ここに球団史上でも屈指の数奇な運命を感じさせるエピソードがあります。
33年前に北九州市内の病院で偶然にも同日に生を受けた子供が二人いました。
ある程度の規模の病院でしたら出産日が同じになる事なんて別に珍しい事ではないでしょう。
しかし、この二人のうち30分前に生まれた子供の名前は安部友裕であり、30分後に生まれた子供の名前が野村祐輔となると、そうとも言えなくなるのが不思議なものです。
偶然、同じ日同じ病院で生まれてその後異なる場所で一切交わる事がなかった二人でしたが…。
長じて二人そろって同じプロ野球チームに入団してそのチームのリーグ3連覇に貢献したとなると、まるで冗談のような奇跡としか言いようがありません。
そんな不思議かつ素敵なエピソードを持ち主で、活躍を見せながら先日戦力外通告を受けていた安部友裕が今週現役引退を表明しました。
トライアウトにも挑んで現役続行に意欲を見せていただけでなく、ある程度の実績とユーティリティ性を備える事からNPBの他球団から引く手はあると思っていただけに大変残念です。
同学年であり、リーグ3連覇の立役者であった丸佳浩や菊池涼介、田中広輔らのいわゆる「タナキクマル」コンビに比べると主役となったという試合は限られたものではありました。
しかし、結局最後までレギュラーを見出すことが難しかった三塁手のポジションを始め、チームに綻びが生じる度にそれを埋める活躍を見せてくれたのですから、やはり彼がいなければあの時期にリーグ3連覇という夢のような時間を私たちが過ごせていたかは分からなかったでしょう。
特に印象に残っているのは彼が初めて規定打席に到達し飛躍の年にもなった2017年9月5日の阪神戦で放った逆転サヨナラ2ランでしょうか。
この試合は9回表に中崎翔太が救援に失敗し、敗色濃厚だった状況。
しかも相手はこのシーズンで37セーブを挙げてそれまで1本も本塁打を浴びていなかったラファエル・ドリスだった事も含めてまさに彼のスローガンである「覇気」を体現したような一打で、今思い出しても心奮えるものでした。
規定打席に到達できたのは結果的にこのシーズンだけでしたが…その雄姿は忘れる訳にはいかないでしょう。
「覇気」といえば、その翌年の2018年シーズンであり得ないような酷使をものともしない大車輪の活躍を見せて優勝に大きく貢献したヘロニモ・フランスアの気迫も球団史で忘れてはならないものです。
決して、ブルペンが安定していたとは言い難かった2018シーズンにおいて勝負どころの8月で18試合に登板して防御率が0.51と超人的な活躍は誰もが覚えている事でしょう。
実際、あの時期に神宮球場で彼を見た時、160㎞近いボールをビュンビュン投げまくって空振りを取る彼の姿はまさに救世主でしたし、あれほど試合そっちのけでも見ていてワクワク出来るような投手はいませんでした。

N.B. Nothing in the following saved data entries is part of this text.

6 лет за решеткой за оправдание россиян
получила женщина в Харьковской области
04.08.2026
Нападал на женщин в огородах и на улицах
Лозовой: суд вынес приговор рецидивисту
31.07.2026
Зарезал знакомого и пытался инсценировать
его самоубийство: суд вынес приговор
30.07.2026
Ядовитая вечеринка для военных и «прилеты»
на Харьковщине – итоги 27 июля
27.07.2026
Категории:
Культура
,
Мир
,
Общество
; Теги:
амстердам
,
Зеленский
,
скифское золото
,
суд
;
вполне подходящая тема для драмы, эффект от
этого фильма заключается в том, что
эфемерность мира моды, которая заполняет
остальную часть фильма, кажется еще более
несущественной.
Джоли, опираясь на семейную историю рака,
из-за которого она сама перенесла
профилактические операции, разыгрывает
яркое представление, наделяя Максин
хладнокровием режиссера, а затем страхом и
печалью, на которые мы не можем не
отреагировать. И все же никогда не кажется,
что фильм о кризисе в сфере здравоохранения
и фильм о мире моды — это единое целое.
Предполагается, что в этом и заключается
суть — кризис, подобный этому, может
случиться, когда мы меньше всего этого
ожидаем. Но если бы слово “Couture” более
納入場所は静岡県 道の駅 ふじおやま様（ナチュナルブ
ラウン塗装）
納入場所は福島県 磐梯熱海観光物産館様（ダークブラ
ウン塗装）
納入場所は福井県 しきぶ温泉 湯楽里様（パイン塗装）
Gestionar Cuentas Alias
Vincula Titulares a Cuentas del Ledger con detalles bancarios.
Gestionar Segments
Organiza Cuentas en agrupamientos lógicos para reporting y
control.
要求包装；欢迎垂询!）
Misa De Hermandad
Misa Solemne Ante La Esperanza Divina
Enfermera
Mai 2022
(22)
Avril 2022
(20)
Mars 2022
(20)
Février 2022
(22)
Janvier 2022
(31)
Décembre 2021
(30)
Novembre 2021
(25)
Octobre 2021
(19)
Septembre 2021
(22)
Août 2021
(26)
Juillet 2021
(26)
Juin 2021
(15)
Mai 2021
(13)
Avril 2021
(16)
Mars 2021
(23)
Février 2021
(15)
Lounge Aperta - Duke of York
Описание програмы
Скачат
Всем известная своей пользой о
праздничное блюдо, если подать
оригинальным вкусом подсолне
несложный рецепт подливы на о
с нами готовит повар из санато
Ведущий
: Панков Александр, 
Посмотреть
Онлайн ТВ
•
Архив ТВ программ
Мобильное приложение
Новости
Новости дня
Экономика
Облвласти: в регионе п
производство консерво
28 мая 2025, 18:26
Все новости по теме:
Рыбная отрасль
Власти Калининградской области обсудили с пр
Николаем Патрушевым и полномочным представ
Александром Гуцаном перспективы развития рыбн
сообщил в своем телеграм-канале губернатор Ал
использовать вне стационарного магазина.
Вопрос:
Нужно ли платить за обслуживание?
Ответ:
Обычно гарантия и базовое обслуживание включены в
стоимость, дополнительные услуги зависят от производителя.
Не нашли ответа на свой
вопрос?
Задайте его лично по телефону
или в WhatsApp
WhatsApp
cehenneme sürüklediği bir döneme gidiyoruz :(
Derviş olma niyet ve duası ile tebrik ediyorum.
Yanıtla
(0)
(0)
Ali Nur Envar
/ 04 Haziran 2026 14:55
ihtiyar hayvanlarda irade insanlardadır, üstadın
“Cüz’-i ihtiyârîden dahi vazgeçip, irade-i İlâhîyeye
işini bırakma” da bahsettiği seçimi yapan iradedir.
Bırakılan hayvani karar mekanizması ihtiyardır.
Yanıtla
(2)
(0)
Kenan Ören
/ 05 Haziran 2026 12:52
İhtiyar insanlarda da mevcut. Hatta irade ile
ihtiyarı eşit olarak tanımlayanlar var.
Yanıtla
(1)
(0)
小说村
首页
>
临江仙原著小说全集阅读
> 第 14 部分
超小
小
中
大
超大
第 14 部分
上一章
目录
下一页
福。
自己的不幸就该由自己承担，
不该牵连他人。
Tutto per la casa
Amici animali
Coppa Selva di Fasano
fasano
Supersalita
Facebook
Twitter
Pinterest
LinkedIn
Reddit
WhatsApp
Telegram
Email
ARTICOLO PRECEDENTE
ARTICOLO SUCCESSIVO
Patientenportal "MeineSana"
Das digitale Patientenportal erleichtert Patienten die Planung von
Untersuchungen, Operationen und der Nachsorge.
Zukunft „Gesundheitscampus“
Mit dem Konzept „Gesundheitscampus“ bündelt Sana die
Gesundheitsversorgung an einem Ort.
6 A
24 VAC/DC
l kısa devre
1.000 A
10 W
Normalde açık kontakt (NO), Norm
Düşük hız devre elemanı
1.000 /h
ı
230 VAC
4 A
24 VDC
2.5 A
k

その功績は同じく活躍したサビエル・バティスタと並んで「球団史上最高のドミニカン」と呼んで良いでしょう。
また、2019年シーズン以降はクローザーを務めるなど栗林良吏が入団する2021年まで崩壊の一途を辿ったブルペンの屋台骨を支えてくれた投手は間違いなくこのフランスアと言い切れます。
それだけに登板過多が祟った彼が、この2シーズンは故障に苦しみ、遂に今週戦力外となってしまったのは大変やるせない気持ちになります。
少し活躍を見せれば酷使のうえで潰して安定して長期で活躍できる左腕が皆無という「左腕不毛の地」であるカープという球団の犠牲者がまた一人増えてしまったのですから…。
大変悲しい別れがある一方で今週は2022年シーズンゴールデングラブ賞にカープから森下暢仁と菊池涼介という嬉しい出来事もありました。
正直、森下の受賞は予想外でしたし菊池涼介にしてもかなりの接戦になると予想はしていましたが…これで今季はタイトル獲得者なしというシーズンにはならないようでホッとしますね。
それにしても相変わらず外野部門にグレゴリー・ポランコに投票があったり、投手部門でスコット・マクガフに得票があるなど明らかな悪ふざけで貴重な一票を無駄にしている馬鹿丸出しの品性下劣な記者が未だに存在するのは大変残念です。
特に後者は2位であった今永昇太と1位の森下の差が僅か9票だった事を考えるとこの賞と受賞者の権威を傷つける恥ずべき行為と呼べるでしょう。
元々、統一した基準がない為、議論を呼びやすい賞なのですが…今季失策がリーグ最少だったベイスターズから一人も選出されなかった事も含めて抜本的に投票方式を検討し直すべきだと思えます。
少なくとも上記のような悪ふざけを防ぐためにも記名投票に改める事だけはすぐにでも行って欲しいですね。